Hi, We have setup MQ in AKS and networking within the cluster is implemented with Istio. I was able to connect and login to web console but when trying to connect to queue manager from MQ Explorer tool I get this error

"Could not establish a connection to the queue manager - reason 2009. (AMQ4059) Severity: 10 (Warning) Explanation: The attempt to connect to the queue manager failed. This could be because the queue manager is incorrectly configured to allow a connection from this system, or the connection has been broken. Response: Try the operation again. If the error persists, examine the problem determination information to see if any information has been recorded."

Is there a default username and password we'd have to pass like how we did for web console or do we need any other settings? Please let me know.

Sumanth-A commented 2 weeks ago

@arthurbarr, any help would be much appreciated.

arthurbarr commented 2 weeks ago

There are two main things to consider here:

  1. The MQ queue manager configuration
  2. The MQ Explorer configuration

IBM MQ does not configure users for you, in the queue manager or web console. The MQ Advanced for Developers container image however, does offer a simplified set up of two users called "app" and "admin". If you want to use these users, you need to turn them on, and set passwords for them. See https://www.ibm.com/docs/en/ibm-mq/9.4?topic=reference-mq-advanced-developers-container-image for some more information.

The connection from MQ Explorer (on your laptop) to the queue manager on AKS will be done using an MQ client. It will need to be routed correctly in the networking layer. In OpenShift, the HAProxy router uses the TLS Server Name Indicator (SNI) header to do that routing, so you need to configure MQ to use that. See https://community.ibm.com/community/user/integration/blogs/avinash-ganesh/2023/06/14/ibm-mq-queue-manager-on-ocp-kubernetes-cluster-mq?CommunityKey=183ec850-4947-49c8-9a2e-8e7c7fc46c64 for some more details. If you're using another sort of networking configuration, things will be different.

Sumanth-A commented 2 weeks ago

I've set both variables in the configuration, and for the connection from MQ Explorer to the queue manager, I've set similar route to allow connections on 1414. Verified there are no firewall denies and verified connectivity using network tools.
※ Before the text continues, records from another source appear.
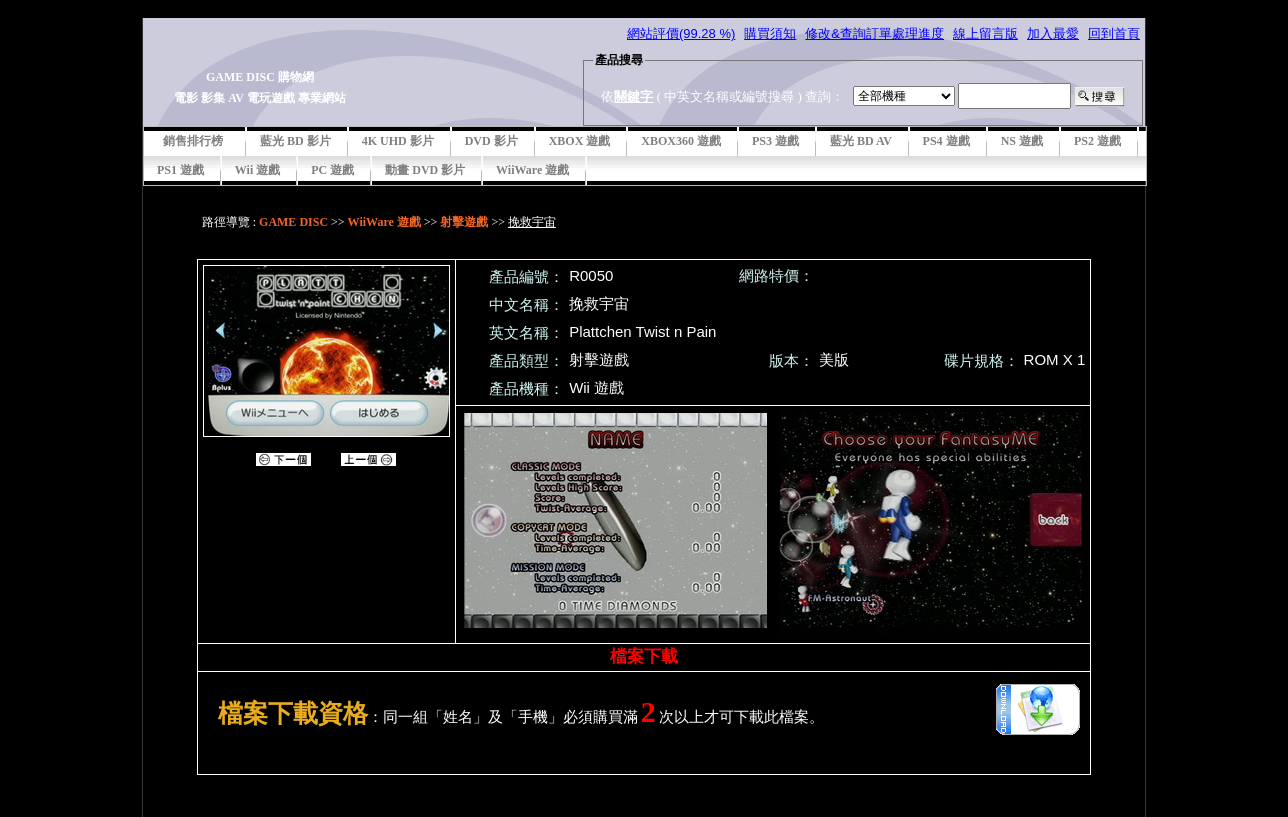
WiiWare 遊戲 (532, 170)
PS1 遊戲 (180, 170)
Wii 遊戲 (257, 170)
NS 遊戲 (1022, 141)
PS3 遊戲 (775, 141)
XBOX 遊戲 (580, 141)
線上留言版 (985, 33)
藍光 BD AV (861, 141)
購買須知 (770, 33)
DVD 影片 (491, 141)
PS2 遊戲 (1097, 141)
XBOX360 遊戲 (681, 141)
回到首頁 (1114, 33)
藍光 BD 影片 (295, 141)
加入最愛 (1053, 33)
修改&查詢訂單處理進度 (874, 33)
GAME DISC (293, 222)
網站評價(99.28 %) (681, 33)
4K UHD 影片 (398, 141)
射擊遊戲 (464, 222)
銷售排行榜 (193, 141)
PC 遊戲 (332, 170)
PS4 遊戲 (946, 141)
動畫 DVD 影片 (425, 170)
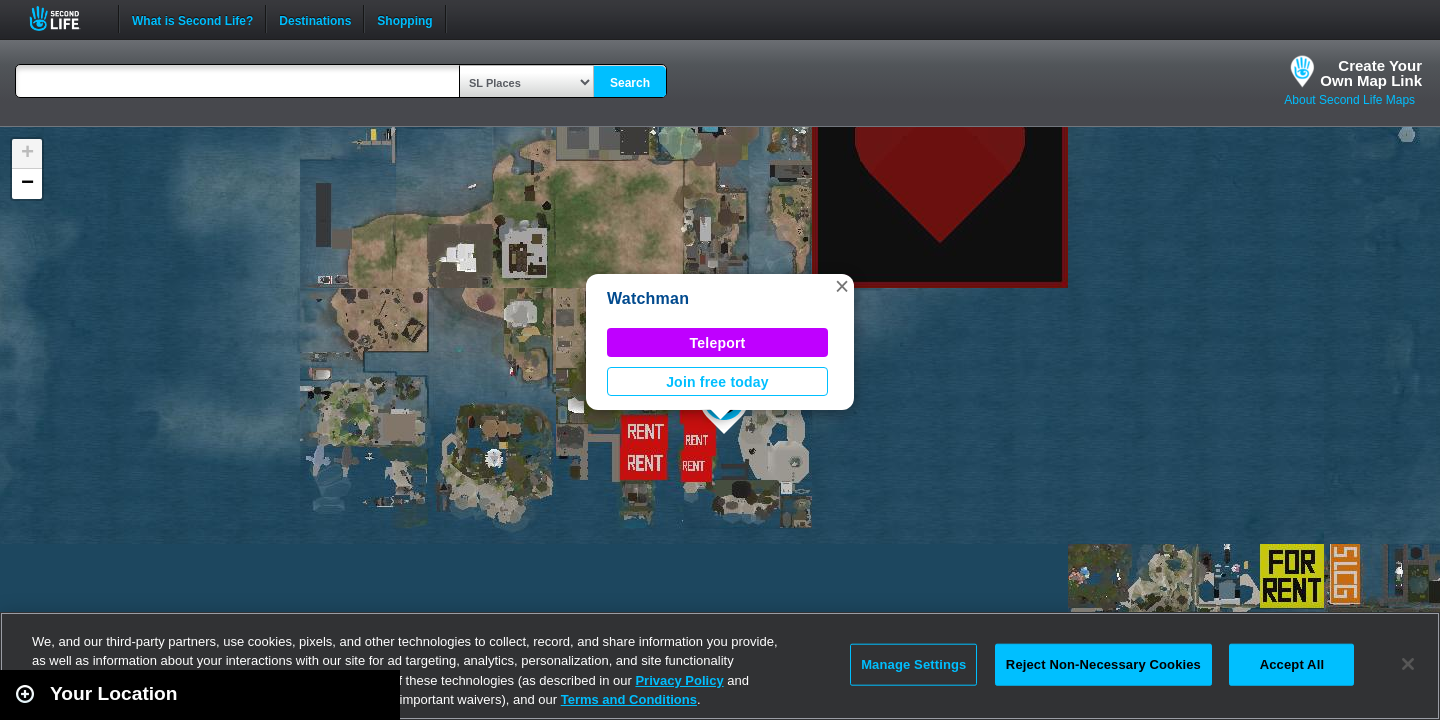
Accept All (1292, 664)
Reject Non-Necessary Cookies (1103, 664)
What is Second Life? (192, 19)
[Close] (1408, 664)
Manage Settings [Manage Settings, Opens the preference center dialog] (913, 664)
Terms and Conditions (629, 699)
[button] (842, 286)
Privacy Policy (679, 680)
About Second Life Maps (1349, 100)
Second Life (65, 18)
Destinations (315, 19)
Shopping (404, 19)
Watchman (648, 298)
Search (630, 83)
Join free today (717, 382)
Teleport (718, 343)
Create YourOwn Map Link (1371, 73)
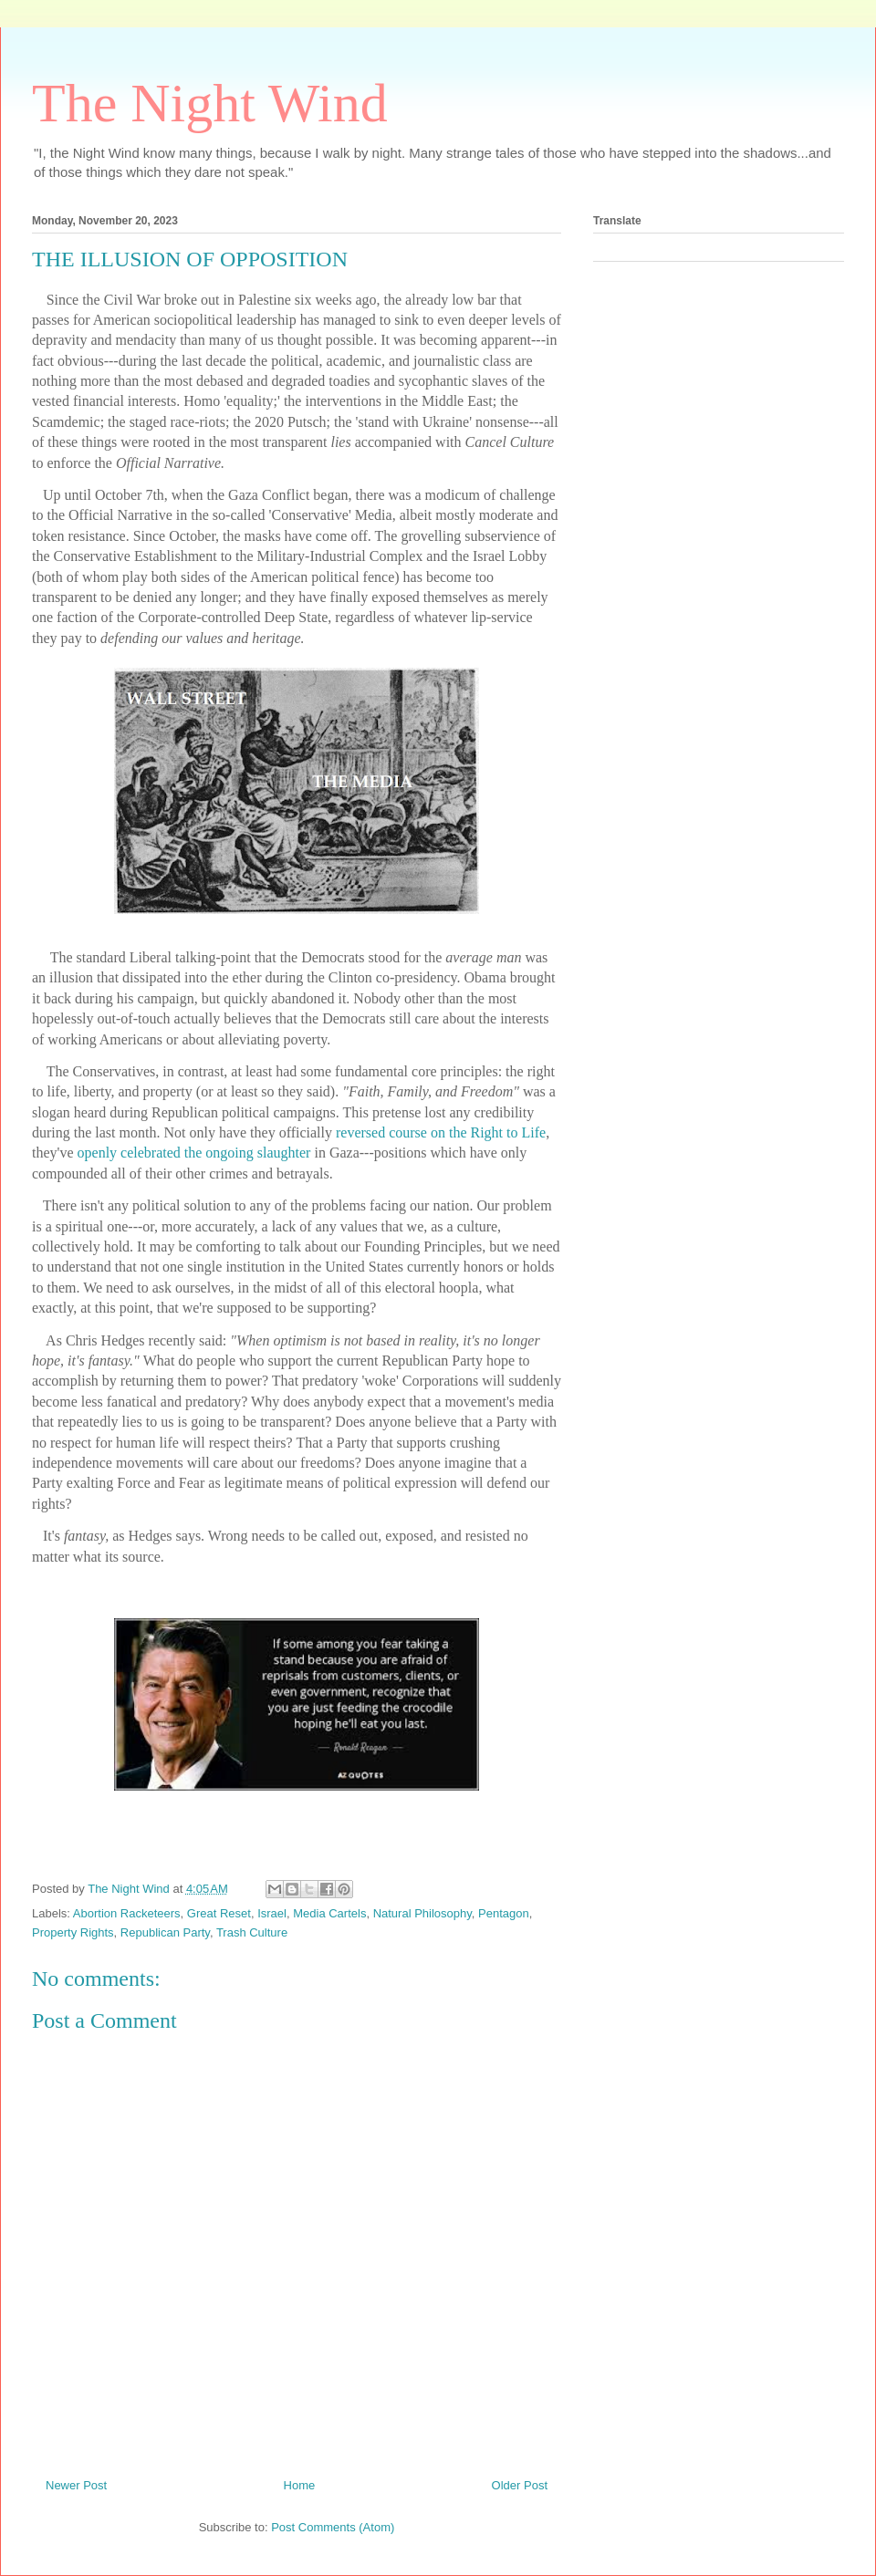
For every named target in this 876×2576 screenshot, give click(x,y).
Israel (272, 1913)
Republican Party (165, 1932)
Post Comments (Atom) (332, 2527)
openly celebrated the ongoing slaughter (194, 1152)
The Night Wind (210, 103)
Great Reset (219, 1913)
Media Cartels (329, 1913)
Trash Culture (251, 1932)
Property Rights (73, 1932)
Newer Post (76, 2485)
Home (300, 2485)
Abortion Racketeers (127, 1913)
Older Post (520, 2485)
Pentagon (503, 1913)
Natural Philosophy (422, 1913)
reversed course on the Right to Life (439, 1132)
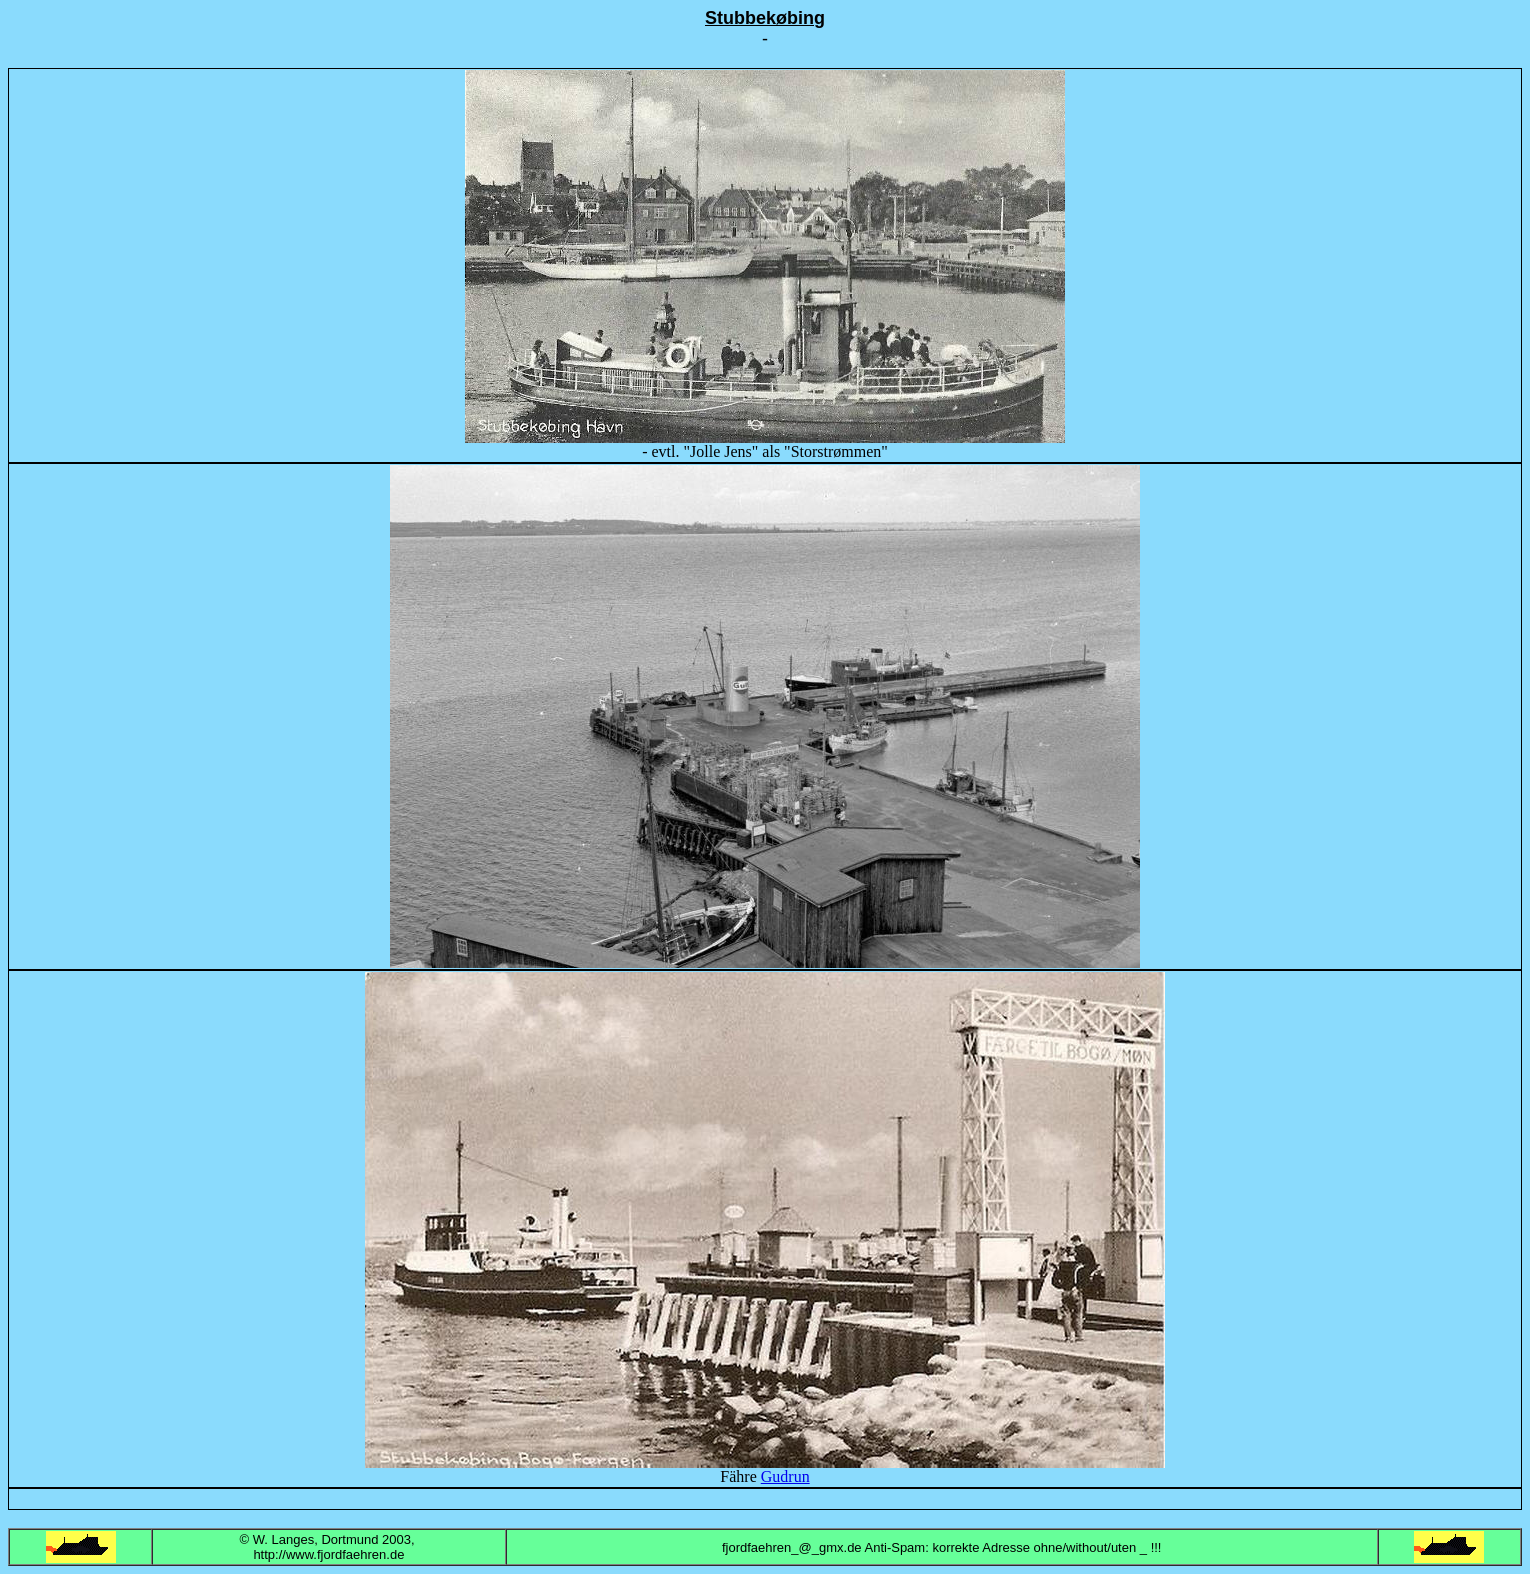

Still I'm only getting "reason 2009. (AMQ4059)". I've ran a trace from the explorer and it says "MQQueueManager not defined to " does this mean anything?

Sumanth-A commented 1 week ago

Port 1414 is set for plain communication, does Qmanager expect TLS on this port too? if so can we use out gateway's TLS certs? or do we have to configure any certificates for Qmanager? @arthurbarr please help.

arthurbarr commented 4 days ago

Port 1414 can be used for TLS and non-TLS traffic.

Connecting via TLS is notoriously complex, as the underlying TLS code can't expose detailed error messages, as that could represent a security risk. It's all handled low down in the networking and security stacks.

Which certificates you need depends on which "gateway" you're using, and whether it is terminating the TLS connection or not. e.g. one approach is to use a "passthrough" mode on a gateway/router, which just passes the bytes directly across — this means that the client (MQ Explorer) needs the cert of the queue manager. If the gateway/router is terminating the TLS connection and making a new one onto the queue manager, then the client (MQ Explorer) will need the gateway's certificate, and the gateway will need to be configured with the queue manager certificate.